--- START ---

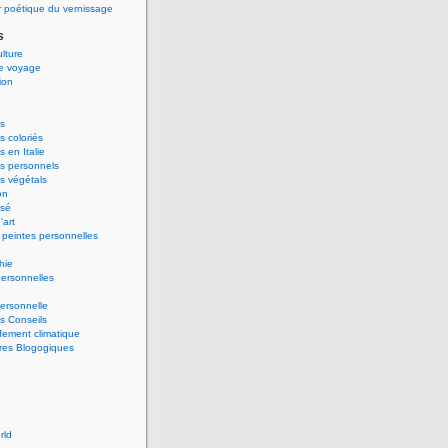
 poétique du vernissage
s
ulture
de voyage
ion
s
 coloriés
 en Italie
s personnels
s végétals
on
ssé
'art
peintes personnelles
hie
ersonnelles
ersonnelle
s Conseils
ement climatique
res Blogogiques
rld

--- END ---

The result should be an exact retyped version of all the entries above, containing no pictures.

 poétique du vernissage
s
ulture
de voyage
ion
s
 coloriés
 en Italie
s personnels
s végétals
on
ssé
'art
peintes personnelles
hie
ersonnelles
ersonnelle
s Conseils
ement climatique
res Blogogiques
rld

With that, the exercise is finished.